All Your GUCs in a Row: deadlock_timeout

The name is a small lie. deadlock_timeout is not how long PostgreSQL tolerates a deadlock before breaking it — deadlocks are broken the instant they’re found. It’s how long a process waits on a lock before PostgreSQL bothers to look for a deadlock at all. The default is 1s, the context is superuser, and the gap between what the name implies and what the parameter does is the whole post.

Why the check is deferred

Detecting a deadlock means building a wait-for graph and searching it for a cycle, and that is not free. The vast majority of lock waits are not deadlocks — they’re a transaction briefly waiting for another to commit, which it does, releasing the lock so the waiter proceeds. Running the full detection algorithm on every lock wait would burn cycles proving, over and over, that there’s no cycle.

So PostgreSQL is optimistic. When a process starts waiting on a conflicting lock, it doesn’t check anything; it arms a timer for deadlock_timeout and sleeps. If the lock comes free before the timer fires — the common case — the process wakes, takes the lock, and the deadlock check never runs. Only if the timer fires while the process is still blocked does it run detection, on the theory that a wait this long might not be ordinary contention. The docs put the rationale plainly: the check is relatively expensive, so the server doesn’t run it every time it waits for a lock.

How the detector actually works

When the timer does fire, the waiting backend runs CheckDeadLock() and builds the wait-for graph. Each node is a process; each edge means “this process is waiting for that one.” The edges come in two flavors, and the distinction is the clever part.

A hard edge is a wait on a lock someone already holds: A wants a lock that B holds in a conflicting mode, so A genuinely cannot proceed until B is done. A soft edge is subtler — it comes from the wait queue itself. If A is queued behind B for the same lock and their requests conflict, then A waits for B not because B holds anything yet, but because B is ahead of it in line and will be woken first. Hard edges are fixed facts; soft edges are merely the current queue order.

The detector searches the combined graph for a cycle. No cycle means no deadlock — the backend goes back to sleep, and detection will run again only if some other waiter’s timer fires, which is fine, because every blocked process independently arms its own deadlock_timeout, so whichever one’s timer next fires while a cycle exists will find it. A cycle made entirely of hard edges is a true deadlock: somebody has to die. The detector picks the backend that ran the check as the victim, aborts its transaction with ERROR: deadlock detected (SQLSTATE 40P01), and the released locks let everyone else proceed.
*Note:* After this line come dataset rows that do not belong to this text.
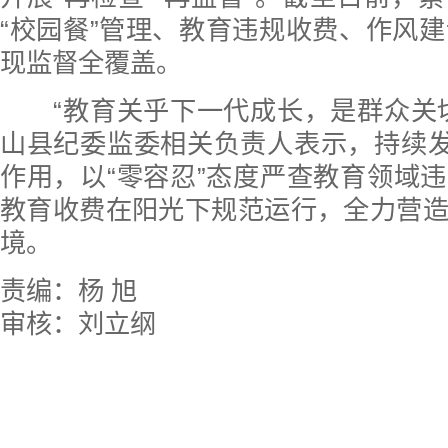
“校园餐”管理、教育违规收费、作风建
现监督全覆盖。
“教育关乎下一代成长，是群众关切
山县纪委监委相关负责人表示，持续发
作用，以“零容忍”态度严查教育领域
教育收费在阳光下规范运行，全力营
境。
责编：杨 旭
审核：刘立纲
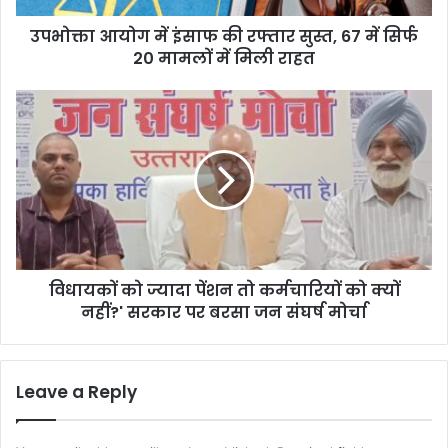
इं
उपभोक्ता आयोग में इंसाफ की रफ्तार सुस्त, 67 में सिर्फ
सा
20 मामलों में मिली राहत
फ
की
र
वि
फ्ता
धा
र
य
सु
कों
स्त
को
,
ज्या
6
दा
7
पें
में
श
सि
विधायकों को ज्यादा पेंशन तो कर्मचारियों को क्यों
न
र्फ
नहीं?' सरकार पर बरसा जन संघर्ष मोर्चा
तो
2
क
0
र्म
मा
चा
Leave a Reply
म
रि
लों
यों
में
को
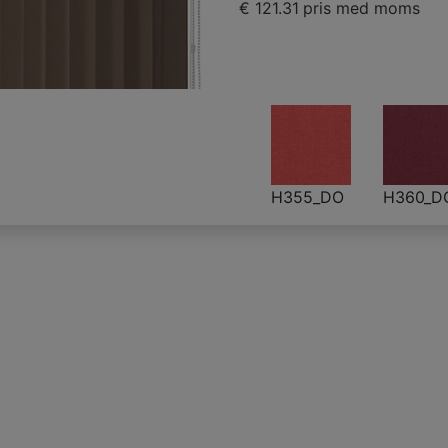
€ 121.31
pris med moms
H355_DO
H360_D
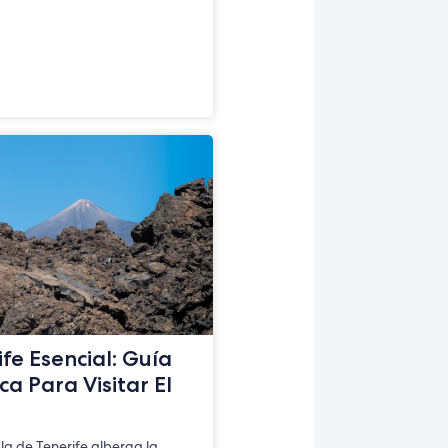
fe Esencial: Guía
ca Para Visitar El
sla de Tenerife alberga la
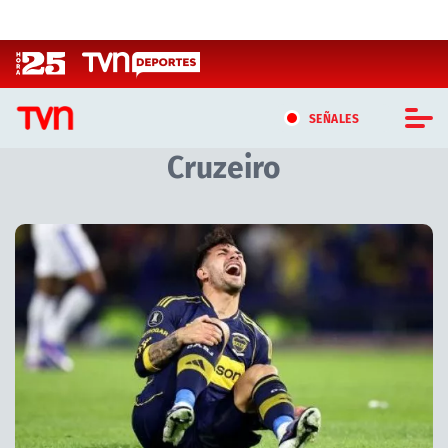
Click acá para ir directamente al contenido
SEÑALES
Cruzeiro
CASTING MASTERCHEF CHILE
CASTING TVN VERTICAL
Artículos relacionados con Cruzeiro
TVN VERTICAL
TVN PLAY
PROGRAMAS
TELESERIES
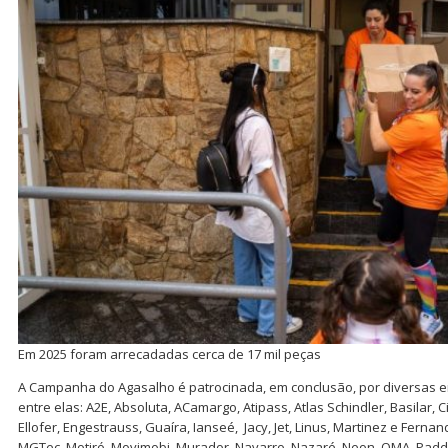
Em 2025 foram arrecadadas cerca de 17 mil peças
A Campanha do Agasalho é patrocinada, em conclusão, por diversas 
entre elas: A2E, Absoluta, ACamargo, Atipass, Atlas Schindler, Basilar, 
Ellofer, Engestrauss, Guaíra, Ianseé, Jacy, Jet, Linus, Martinez e Fern
MGTec, Motiró, Movimobi, Murador, Navarro, Nazaré, Neon, OMA, Padda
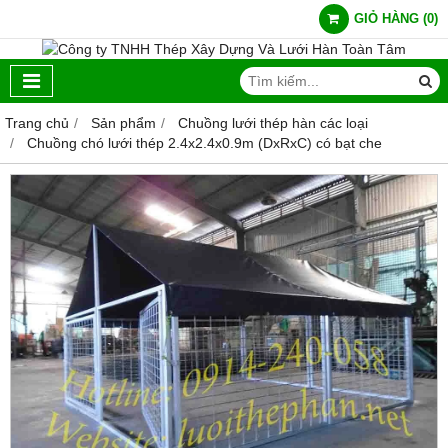
GIỎ HÀNG
(
0
)
Trang chủ
Sản phẩm
Chuồng lưới thép hàn các loại
Chuồng chó lưới thép 2.4x2.4x0.9m (DxRxC) có bạt che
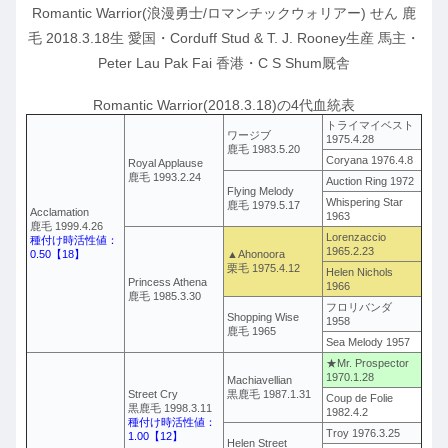
Romantic Warrior(浪漫勇士/ロマンチックウォリアー) せん 鹿
毛 2018.3.18生 愛国・Corduff Stud & T. J. Rooney生産 馬主・
Peter Lau Pak Fai 香港・C S Shum厩舎
Romantic Warrior(2018.3.18)の4代血統表
トライマイベスト
ワージブ
1975.4.28
鹿毛 1983.5.20
Coryana 1976.4.8
Royal Applause
鹿毛 1993.2.24
Auction Ring 1972
Flying Melody
Whispering Star
鹿毛 1979.5.17
Acclamation
1963
鹿毛 1999.4.26
Lorenzaccio
種付け時活性値：
1965.2.23
0.50【18】
▲Ahonoora
栗毛 1975.4.12
Helen Nichols
Princess Athena
1966
鹿毛 1985.3.30
フロリバンダ
Shopping Wise
1958
鹿毛 1965
Sea Melody 1957
★Mr. Prospector
1970.1.28
Machiavellian
Street Cry
黒鹿毛 1987.1.31
Coup de Folie
黒鹿毛 1998.3.11
1982.4.2
種付け時活性値：
Troy 1976.3.25
1.00【12】
Helen Street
But if the cycle includes a soft edge, PostgreSQL tries something better first: it attempts to reorder the wait queue to break the cycle without aborting anyone. Because a soft edge is only a queue-position artifact, rearranging who gets woken first can sometimes dissolve the deadlock with nobody losing their transaction. The detector only resorts to killing a victim when no reordering resolves it. This is why not every potential deadlock ends in an error — some are quietly defused by reshuffling the line, and you never know it happened.

Setting it

Leave it at 1s for normal operation. The docs note it’s about the smallest value you’d want in practice, and the tuning guidance is to keep it above your typical transaction time so that ordinary lock waits resolve before any waiter wastes effort on a detection pass. On a heavily loaded server with short transactions you might even raise it, trading slightly slower reporting of genuine deadlocks for fewer needless checks.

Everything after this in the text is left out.